Test the function with stub

Let’s look at the test for load function next. It doesn’t have any seam to inject a test value. We somehow need to replace the function behavior of loadSentenceFiles. It is actually exported by the file which means that the function is owned by the file. In other words, it is an object of the object managed by the file.

We can pass an object to sinon.stub and specify one of the functions defined in the object. Then, let’s import the whole object from the file.

import * as generator from "../../lib/typing-game/SentenceFileLoader";

If we import all from the file in this way, the generator becomes a parent object for the function. Then, we can pass the generator to sinon.stub like this below.

sinon.stub(generator, "loadSentenceFiles")
        .resolves([
            ["It's"],
            ["a beautiful"],
            ["test"],
        ]);

loadSentenceFiles can be replaced with our test value in this way. It resolves the Promise with the arrays.

Let’s look at the complete test code.

import "mocha";
import { expect } from "chai";
import sinon from "sinon";
import { SentenceGenerator } from "../../lib/typing-game/SentenceGenerator";
import * as generator from "../../lib/typing-game/SentenceFileLoader";

describe("SentenceGenerator", () => {
    let instance: SentenceGenerator;
    beforeEach(() => {
        instance = new SentenceGenerator();
    });

    afterEach(() => {
        sinon.restore();
    });

    describe("generate", () => {
        describe("load + generate", () => {
            it("should generate a sentence with space and dot", async () => {
                sinon.stub(generator, "loadSentenceFiles")
                    .resolves([
                        ["It's"],
                        ["a beautiful"],
                        ["test"],
                    ]);
                await instance.load();
                const result = instance.generate();
                expect(result).to.equal("It's a beautiful test.");
            });
        });
    });
});

The loadSentenceFiles function is stubbed in the test, we need to restore it in afterEach function.

A unit test should not test the dependencies

“load + generate” test is better than “load2 + generate” test because the unit test doesn’t test the dependent function loadSentenceFiles.

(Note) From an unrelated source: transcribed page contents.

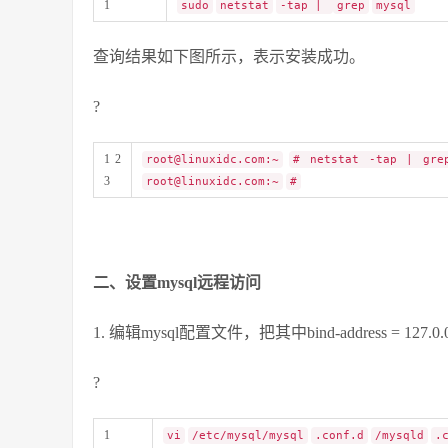
1
sudo
netstat
-tap |
grep
mysql
查询结果如下图所示，表示安装成功。
?
1 2
root@linuxidc.com:~
# netstat -tap | gre
3
root@linuxidc.com:~
#
二、设置mysql远程访问
1. 编辑mysql配置文件，把其中bind-address = 127.0
?
1
vi
/etc/mysql/mysql
.conf.d
/mysqld
.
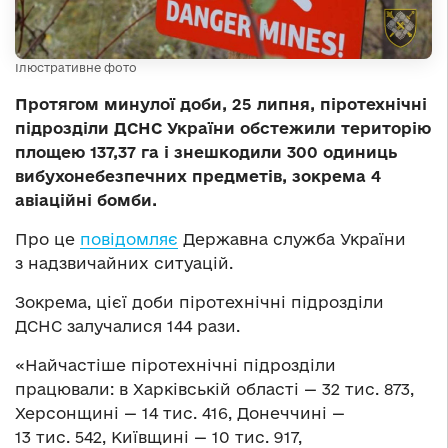
Ілюстративне фото
Протягом минулої доби, 25 липня, піротехнічні
підрозділи ДСНС України обстежили територію
площею 137,37 га і знешкодили 300 одиниць
вибухонебезпечних предметів, зокрема 4
авіаційні бомби.
Про це
повідомляє
Державна служба України
з надзвичайних ситуацій.
Зокрема, цієї доби піротехнічні підрозділи
ДСНС залучалися 144 рази.
«Найчастіше піротехнічні підрозділи
працювали: в Харківській області — 32 тис. 873,
Херсонщині — 14 тис. 416, Донеччині —
13 тис. 542, Київщині — 10 тис. 917,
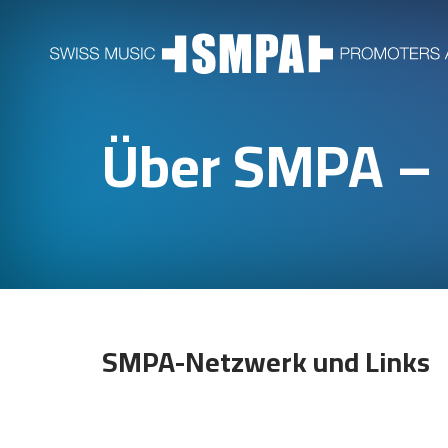
Über SMPA – 
SMPA-Netzwerk und Links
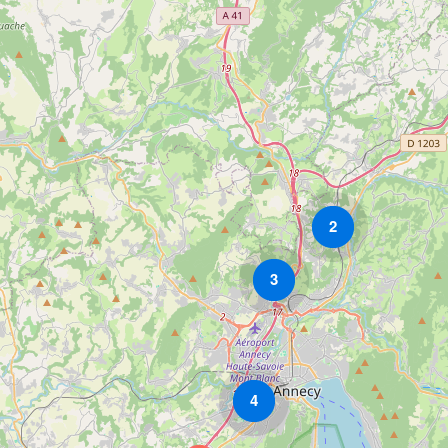
2
3
4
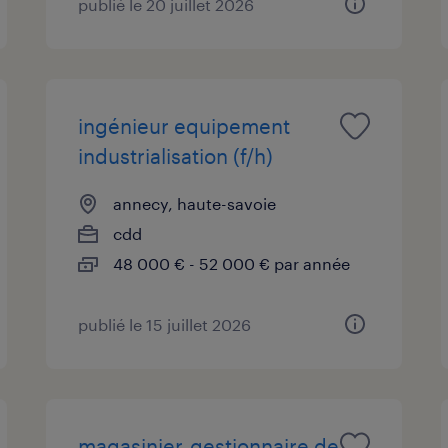
publié le 20 juillet 2026
ingénieur equipement
industrialisation (f/h)
annecy, haute-savoie
cdd
48 000 € - 52 000 € par année
publié le 15 juillet 2026
magasinier-gestionnaire de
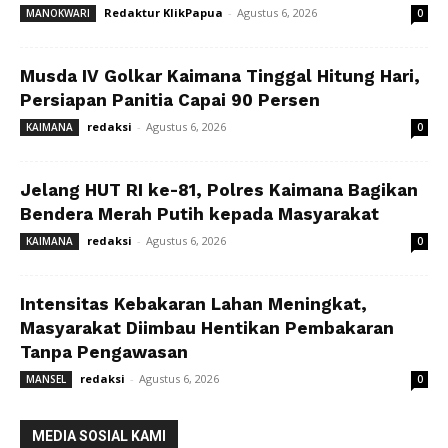
Redaktur KlikPapua
-
Agustus 6, 2026
MANOKWARI
0
Musda IV Golkar Kaimana Tinggal Hitung Hari,
Persiapan Panitia Capai 90 Persen
redaksi
-
Agustus 6, 2026
KAIMANA
0
Jelang HUT RI ke-81, Polres Kaimana Bagikan
Bendera Merah Putih kepada Masyarakat
redaksi
-
Agustus 6, 2026
KAIMANA
0
Intensitas Kebakaran Lahan Meningkat,
Masyarakat Diimbau Hentikan Pembakaran
Tanpa Pengawasan
redaksi
-
Agustus 6, 2026
MANSEL
0
MEDIA SOSIAL KAMI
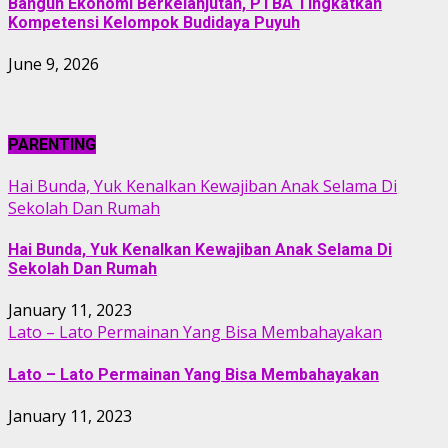
Bangun Ekonomi Berkelanjutan, PTBA Tingkatkan
Kompetensi Kelompok Budidaya Puyuh
June 9, 2026
PARENTING
Hai Bunda, Yuk Kenalkan Kewajiban Anak Selama Di
Sekolah Dan Rumah
Hai Bunda, Yuk Kenalkan Kewajiban Anak Selama Di
Sekolah Dan Rumah
January 11, 2023
Lato – Lato Permainan Yang Bisa Membahayakan
Lato – Lato Permainan Yang Bisa Membahayakan
January 11, 2023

If the test fails, which part do you start reading? I guess we read generate function first and then, read load function. We don’t expect that loadSentenceFiles does something wrong.

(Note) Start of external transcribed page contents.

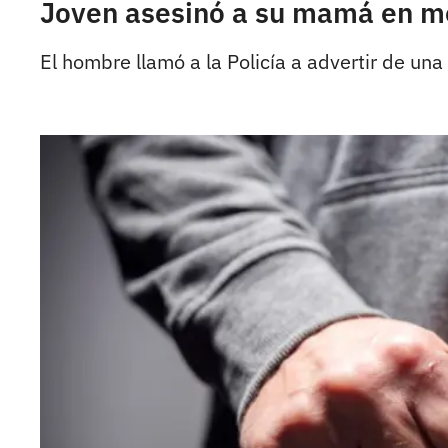
Joven asesinó a su mamá en me
El hombre llamó a la Policía a advertir de una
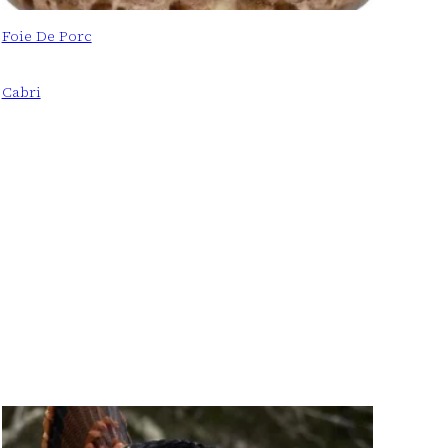
Foie De Porc
Cabri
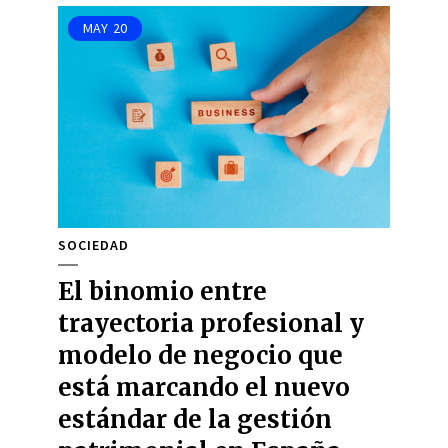
MAY
20
SOCIEDAD
El binomio entre
trayectoria profesional y
modelo de negocio que
está marcando el nuevo
estándar de la gestión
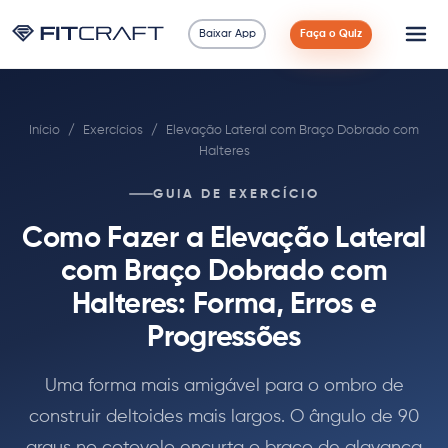
Baixar App
Faça o Quiz
Ciência
Início
/
Exercícios
/
Elevação Lateral com Braço Dobrado com
Guias
Halteres
Comparações
GUIA DE EXERCÍCIO
Como Fazer a Elevação Lateral
90 Dias
com Braço Dobrado com
Exercícios
Halteres: Forma, Erros e
Progressões
Blog
Uma forma mais amigável para o ombro de
Calculadoras
construir deltoides mais largos. O ângulo de 90
graus no cotovelo encurta o braço de alavanca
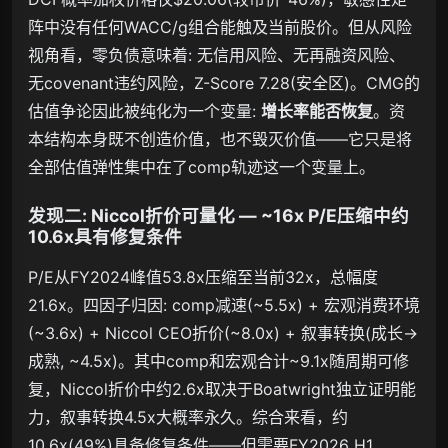
阵中没有任何WACC/g组合能触及当前股价。但从风险
视角看，零负债意味着: 无信用风险、无再融资风险、
无covenant违约风险，Z-Score 7.28(安全区)。CMG的
估值争论因此被纯化为一个变量:
增长率能否恢复
。资
本结构本身既不创造价值，也不毁灭价值——它只是将
全部估值弹性集中在了comp轨迹这一个变量上。
发现二: Niccol折价可量化 — ~16x P/E压缩中约
10.6x具有修复条件
P/E从FY2024峰值53.8x压缩至当前32x，总幅度
21.6x。四因子归因: comp减速(~5.5x) + 宏观消费环境
(~3.6x) + Niccol CEO折价(~8.0x) + 叙事转换(成长→
成熟, ~4.5x)。其中comp和宏观合计~9.1x随周期可修
复，Niccol折价中约2.6x取决于Boatwright独立证明能
力，叙事转换4.5x大概率永久。综合来看，约
10.6x(49%)具备修复条件——但需要FY2026 H1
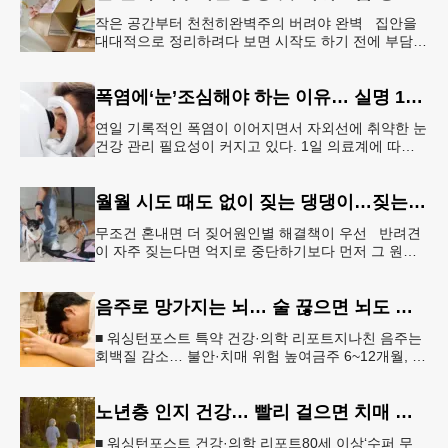
작은 공간부터 천천히완벽주의 버려야 완벽 집안을
대대적으로 정리하려다 보면 시작도 하기 전에 부담을
느끼기 쉽다. 이 같은 부담을 줄이는 방법으로‘소프트
정리’가 권장된다.&l
폭염에‘눈’조심해야 하는 이유… 실명 1위 질환 위험↑
연일 기록적인 폭염이 이어지면서 자외선에 취약한 눈
건강 관리 필요성이 커지고 있다. 1일 의료계에 따르
면 황반변성, 당뇨망막병증과 함께 3대 실명 질환인
녹내장 환자가 매해 증가
월월 시도 때도 없이 짖는 댕댕이…짖는 이유부터 파악해야
무조건 혼내면 더 짖어원인별 해결책이 우선 반려견
이 자주 짖는다면 억지로 중단하기보다 먼저 그 원인
을 파악해 원인별 적절한 해결책을 적용하는 것이 중
요하다. [로이터] 생후 6
음주로 망가지는 뇌… 술 끊으면 뇌도 회복된다
■ 워싱턴포스트 특약 건강·의학 리포트지나친 음주는
회백질 감소… 불안·치매 위험 높여금주 6~12개월, 기
억력·집중력 등 인지기능 회복“ 뇌는 회복 가능… 절주
만으로도 긍정적 변
노년층 인지 건강… 빨리 걸으면 치매 위험 낮아진다
■ 워싱턴포스트 건강·의학 리포트80세 이상‘수퍼 무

If a dependent function is tested in a different test case

  • Test becomes more complicated because some functions require a preparation
  • The test fails even if the target function isn’t modified but the dependent function is modified
  • We need to know how exactly the dependent function works

This is not nice. We should focus on only the target function while writing the unit test. We should know only the return value of the dependent function but not how it works under the hood.